Proper grain storage can prevent entrapments

Ag Safety Week: ‘Out of condition’ grain is a common reason a producer might enter a bin

Turn on the six-inch auger under this bin and the demonstration mannequin will be chest deep in grain in just eight or nine seconds.

As farmers, you understand the importance of proper storage of your crops. High temperatures and humidity level can drastically impact grain quality, but they can also be a safety concern.

Last year we experienced a very wet harvest season and many producers put crops into storage in wet conditions. Once spring weather arrives, the grain will thaw and can start to go ‘out of condition’ as humidity and temperature reach certain levels and grain begins to bind together.

Out of condition grain is one of the leading causes for producers to enter a bin. Across Canada, there’s an average of six fatalities every year from grain entrapment or engulfment.

Entrapment and engulfment often result from out of condition grain that has bridged over and has a void under the surface. When the producer enters the bin to assess the situation, the bridged grain gives way, entrapping or engulfing them.

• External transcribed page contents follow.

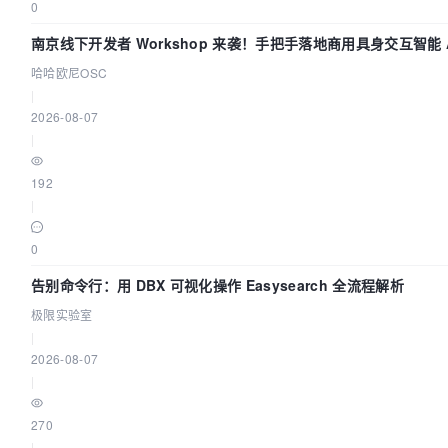
0
南京线下开发者 Workshop 来袭！手把手落地商用具身交互智能 A
哈哈欧尼OSC
|
2026-08-07
|
192
|
0
告别命令行：用 DBX 可视化操作 Easysearch 全流程解析
极限实验室
|
2026-08-07
|
270
|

Another situation is from grain that has scaled up in the side walls of the bin, restricting the flow of contents. Producers often enter the bin to remove the buildup. The buildup can slump down and entrap or engulf them.

Here are a few ways to prevent ‘out of condition’ grain storage issues, ultimately protecting your crops – and yourself.

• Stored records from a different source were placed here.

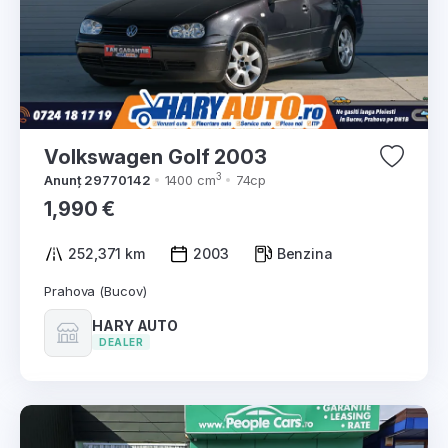
Volkswagen Golf 2003
3
Anunț 29770142
1400 cm
74cp
1,990 €
252,371 km
2003
Benzina
Prahova (Bucov)
HARY AUTO
DEALER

1. The first, and most obvious way, is to dry the grain before loading it into bins. Many producers have been running grain dryers almost constantly since harvest time this year. However, this can be a costly and time-consuming option and not everyone owns a grain dryer.

2. Another way is to load the wet grain in the bin and use your aeration systems to maintain temperature and humidity at ideal levels. It’s a delicate balance as under- or overuse of the aeration system can make the grain less desirable for sale. This method calls for an understanding of the characteristics of the product being stored and a close monitoring of temperature and humidity levels.

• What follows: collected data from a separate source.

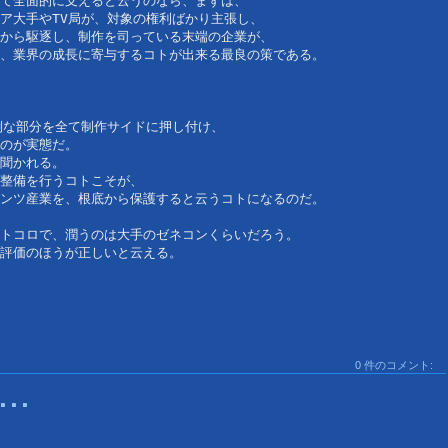
て全面的に支えると云うのなら、まずは、
ア大手やTV局が、対象の権利ばかり主張し、
から駆逐し、制作を司っている末端の企業が、
、業界の成長に寄与するコトが出来る最良の策である。
倒な部分を全て制作サイドに押し付け、
のが実態だ。
聞かれる。
整備を行うコトこそが、
ンツ産業を、根底から保護すると云うコトになるのだ。
トコロで、潤うのは大手のゼネコンくらいだろう。
評価のほうが正しいと云える。
0 件のコメント:
･･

Organizations like the Prairie Agricultural Machinery Institute and the Canadian Grain Commission have developed charts and resources that help farmers determine the ideal conditions for different grain varieties.

In terms of industry innovations, there are tools worth exploring: imaging technology that reads the moisture content throughout the bin, regardless of size or volume; and air bag systems that uses liners that inflate and deflate, pushing the grain through for removal without ever having to enter the bin. Take the time to research and find the right tech for your farm.

Keeping grain in good condition will help the grain flow without issues when unloading, reduce risks to workers, maintain grain quality and better ensure that you get the best price for your grain.

This safety advice article is a part of Canadian Agricultural Safety Week. Canadian Agricultural Safety Week (CASW) is an annual campaign held the third week of March of each year. In 2020, Grow an AgSafe Canada, takes place March 15 to 21.